29.10.2017 10:20 | dpa

Studie: Kiffer sind keine Sex-Muffel

Stanford Ist es eine gute Idee, vor dem Traum-Date erstmal einen Joint zu rauchen? US-Forscher haben sich Zahlen dazu angeschaut.

Häufiges Kiffen scheint Amerikanern den Spaß am Sex nicht zu verderben - eher sogar im Gegenteil.
Häufiges Kiffen scheint Amerikanern den Spaß am Sex nicht zu verderben - eher sogar im Gegenteil. Bild: Daniel Karmann

Häufiges Kiffen scheint Amerikanern den Spaß am Sex nicht zu verderben - eher sogar im Gegenteil. Das legt zumindest eine Studie von Urologen der Universität Stanford (Kalifornien) im neuen „Journal of Sexual Medicine” nahe.

Das Team um Andrew Sun verglich Zahlen aus einem großen US-Gesundheitssurvey. 50.000 Männer und Frauen zwischen 25 und 45 Jahren hatten darin Angaben zu ihrem Cannabis-Konsum im Vorjahr und der Sex-Häufigkeit gemacht. Ungeachtet von Alter, Geschlecht, Ethnie oder Lebenssituation zeigte sich: Wer täglich kiffte, hatte um etwa ein Fünftel häufiger Geschlechtsverkehr als Cannabis-Abstinenzler. Frauen hatten demnach in vier Wochen 7,1 statt 6 Mal Sex, Männer 6,9 statt 5,6 Mal.

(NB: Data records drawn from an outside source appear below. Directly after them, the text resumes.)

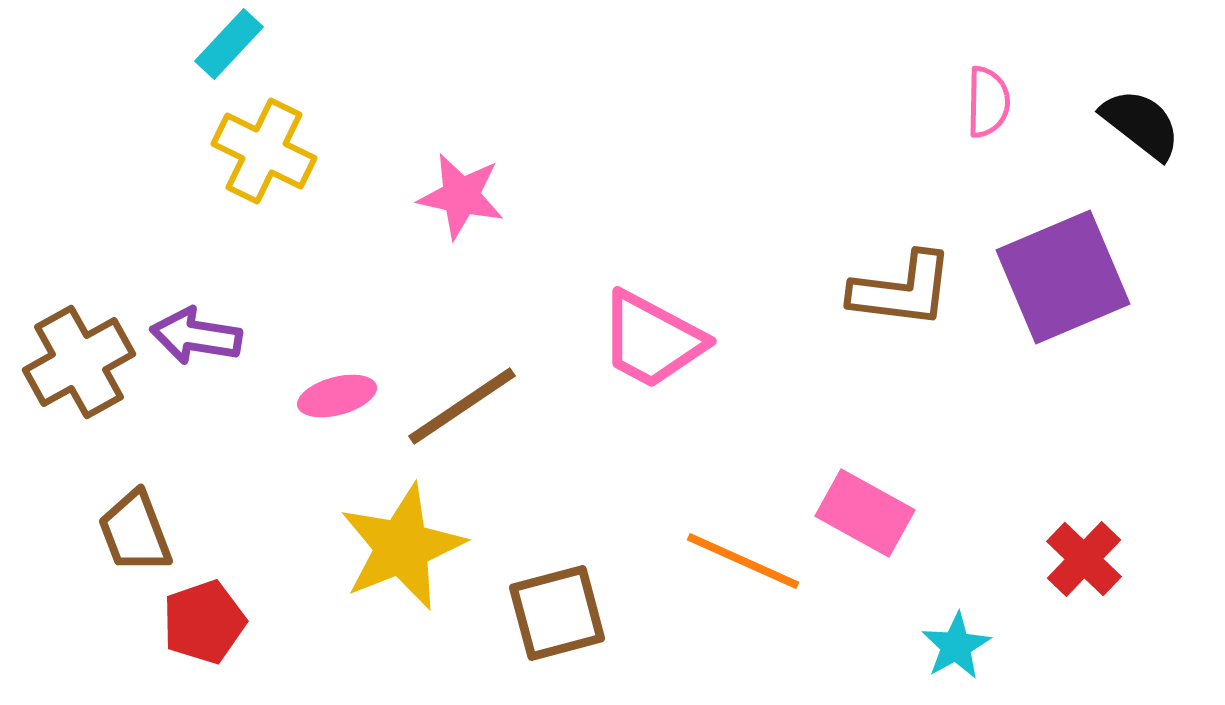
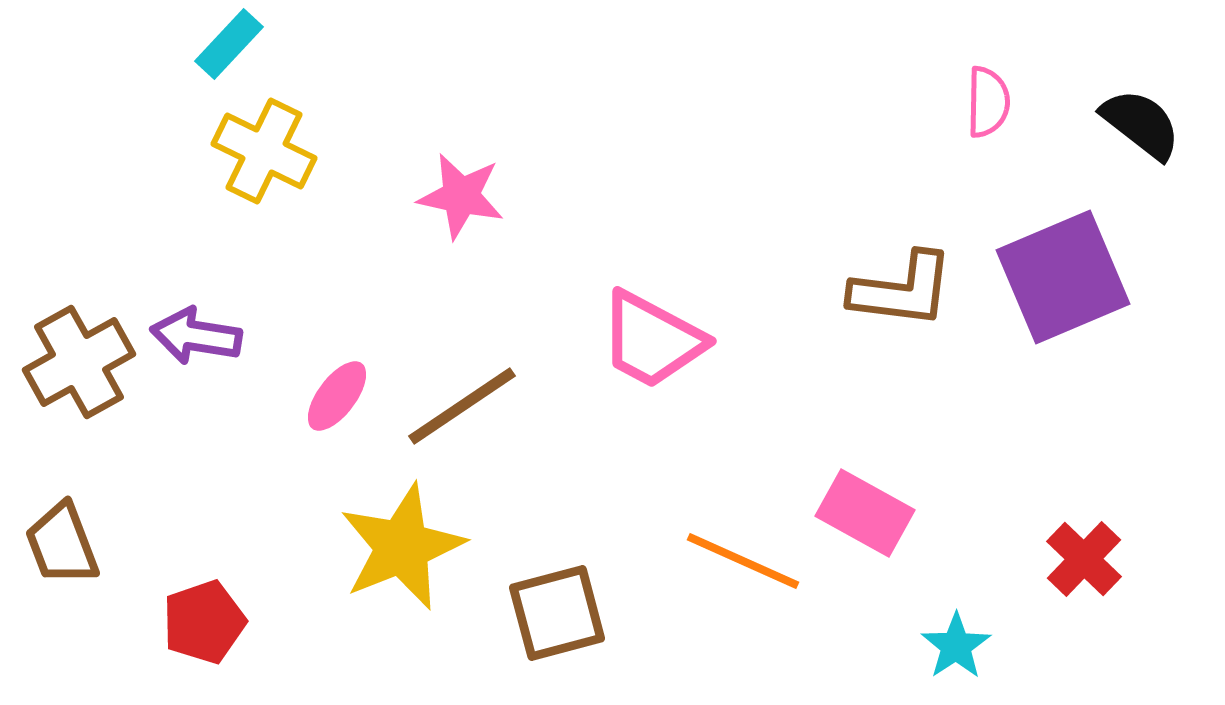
pink ellipse: rotated 38 degrees counterclockwise
brown trapezoid: moved 73 px left, 12 px down
cyan star: rotated 4 degrees counterclockwise
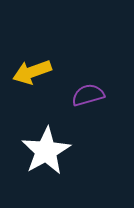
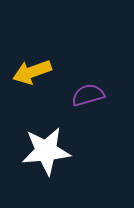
white star: rotated 24 degrees clockwise
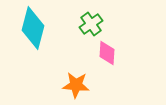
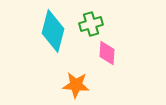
green cross: rotated 20 degrees clockwise
cyan diamond: moved 20 px right, 3 px down
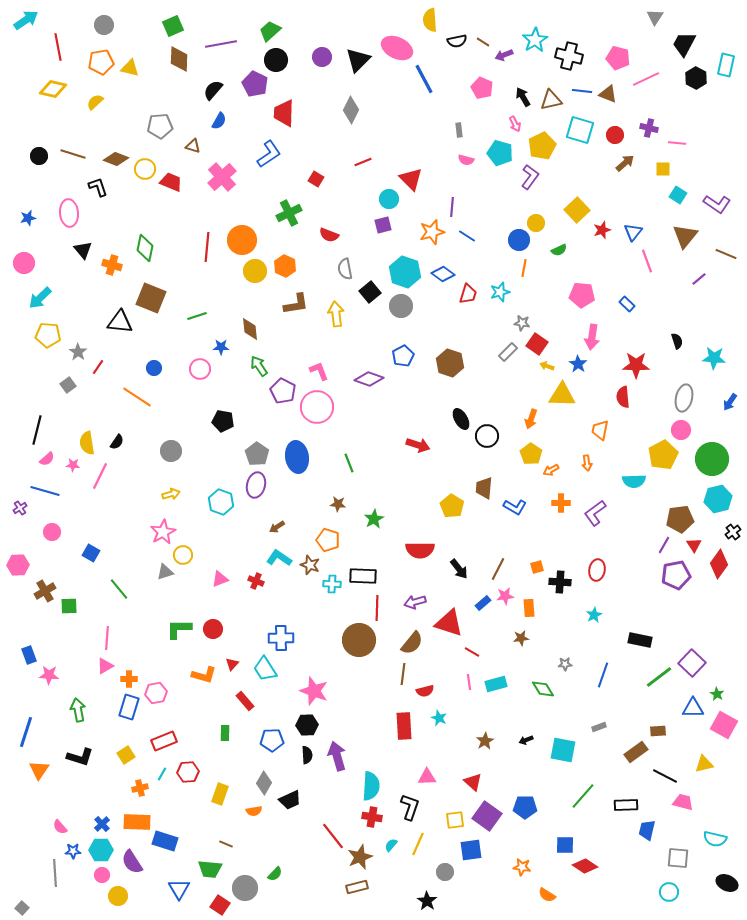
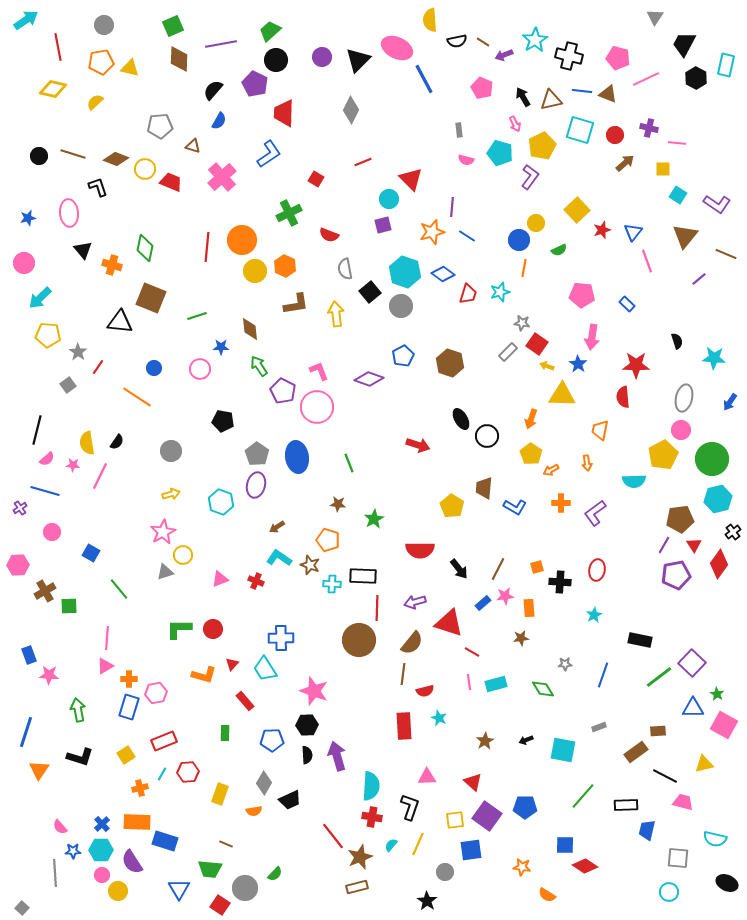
yellow circle at (118, 896): moved 5 px up
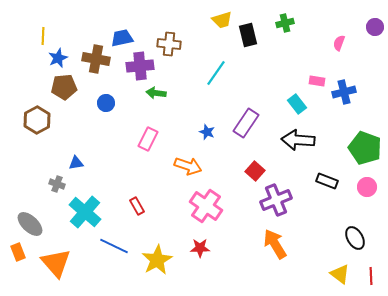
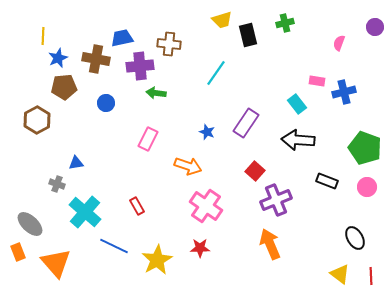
orange arrow at (275, 244): moved 5 px left; rotated 8 degrees clockwise
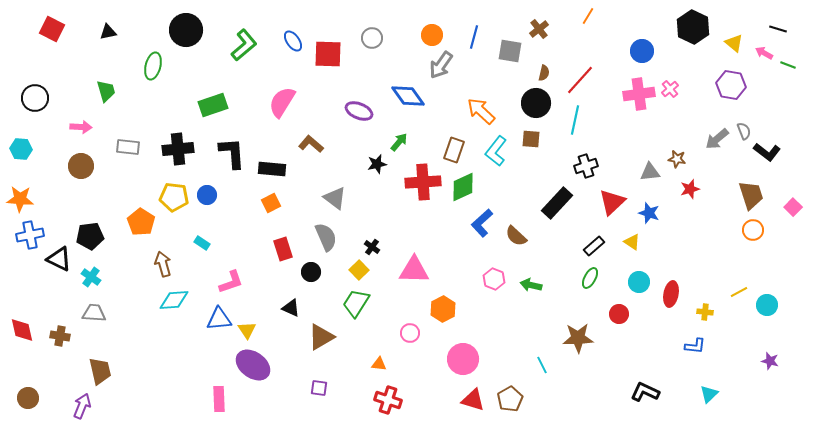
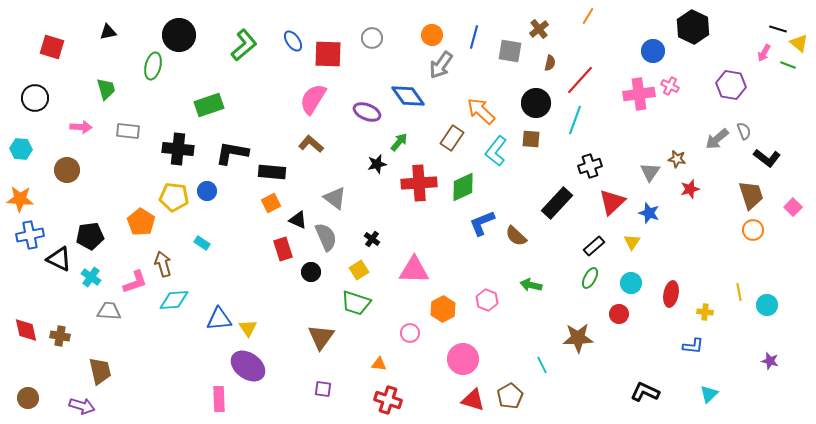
red square at (52, 29): moved 18 px down; rotated 10 degrees counterclockwise
black circle at (186, 30): moved 7 px left, 5 px down
yellow triangle at (734, 43): moved 65 px right
blue circle at (642, 51): moved 11 px right
pink arrow at (764, 53): rotated 90 degrees counterclockwise
brown semicircle at (544, 73): moved 6 px right, 10 px up
pink cross at (670, 89): moved 3 px up; rotated 24 degrees counterclockwise
green trapezoid at (106, 91): moved 2 px up
pink semicircle at (282, 102): moved 31 px right, 3 px up
green rectangle at (213, 105): moved 4 px left
purple ellipse at (359, 111): moved 8 px right, 1 px down
cyan line at (575, 120): rotated 8 degrees clockwise
gray rectangle at (128, 147): moved 16 px up
black cross at (178, 149): rotated 12 degrees clockwise
brown rectangle at (454, 150): moved 2 px left, 12 px up; rotated 15 degrees clockwise
black L-shape at (767, 152): moved 6 px down
black L-shape at (232, 153): rotated 76 degrees counterclockwise
brown circle at (81, 166): moved 14 px left, 4 px down
black cross at (586, 166): moved 4 px right
black rectangle at (272, 169): moved 3 px down
gray triangle at (650, 172): rotated 50 degrees counterclockwise
red cross at (423, 182): moved 4 px left, 1 px down
blue circle at (207, 195): moved 4 px up
blue L-shape at (482, 223): rotated 20 degrees clockwise
yellow triangle at (632, 242): rotated 30 degrees clockwise
black cross at (372, 247): moved 8 px up
yellow square at (359, 270): rotated 12 degrees clockwise
pink hexagon at (494, 279): moved 7 px left, 21 px down
pink L-shape at (231, 282): moved 96 px left
cyan circle at (639, 282): moved 8 px left, 1 px down
yellow line at (739, 292): rotated 72 degrees counterclockwise
green trapezoid at (356, 303): rotated 104 degrees counterclockwise
black triangle at (291, 308): moved 7 px right, 88 px up
gray trapezoid at (94, 313): moved 15 px right, 2 px up
red diamond at (22, 330): moved 4 px right
yellow triangle at (247, 330): moved 1 px right, 2 px up
brown triangle at (321, 337): rotated 24 degrees counterclockwise
blue L-shape at (695, 346): moved 2 px left
purple ellipse at (253, 365): moved 5 px left, 1 px down
purple square at (319, 388): moved 4 px right, 1 px down
brown pentagon at (510, 399): moved 3 px up
purple arrow at (82, 406): rotated 85 degrees clockwise
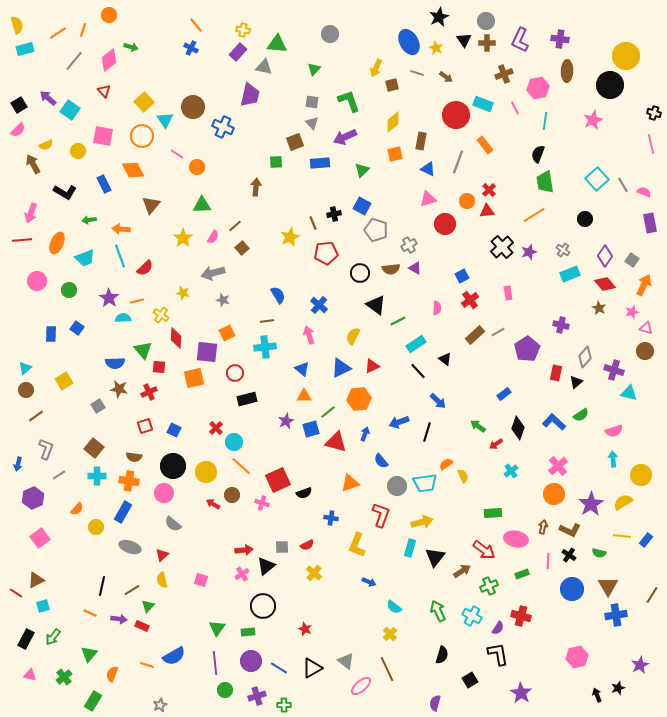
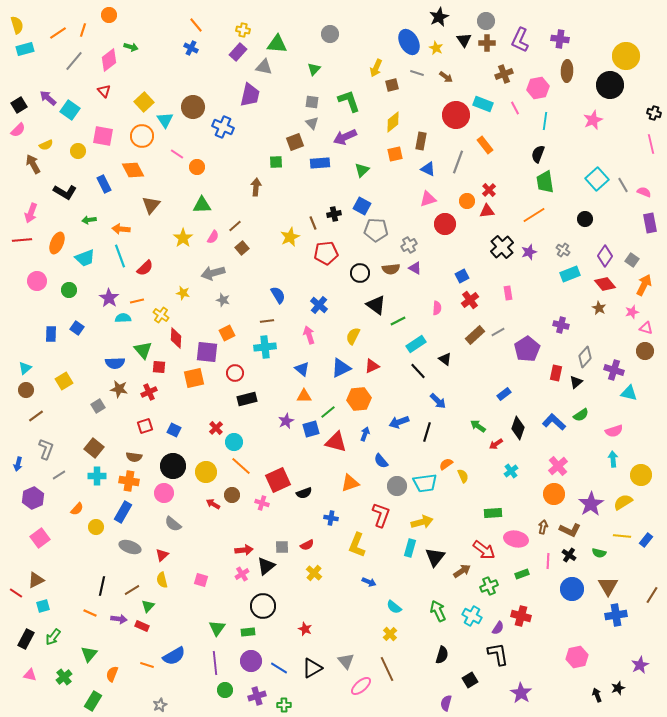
gray pentagon at (376, 230): rotated 15 degrees counterclockwise
gray triangle at (346, 661): rotated 12 degrees clockwise
purple semicircle at (435, 703): moved 11 px right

„Häufiger Marihuana-Konsum scheint die sexuelle Motivation und Leistungsfähigkeit nicht zu schmälern. Wenn überhaupt, dann steht er mit erhöhter Koitus-Frequenz in Zusammenhang”, bilanziert Senior-Autor Michael Eisenberg. Die Sex-Häufigkeit stieg dabei ziemlich parallel zum Cannabis-Konsum an - unabhängig davon, ob die Befragten auch andere Drogen wie Alkohol oder Kokain konsumierten oder nicht. Wie hoch die einzelnen Dosen waren, geht aus dem Datenmaterial nicht hervor.

Allerdings stellt die Arbeit auch keinen kausalen Zusammenhang her, sondern nur eine Korrelation. „Die Studie sagt nicht: Wenn du Marihuana rauchst, hast du mehr Sex”, betont Eisenberg.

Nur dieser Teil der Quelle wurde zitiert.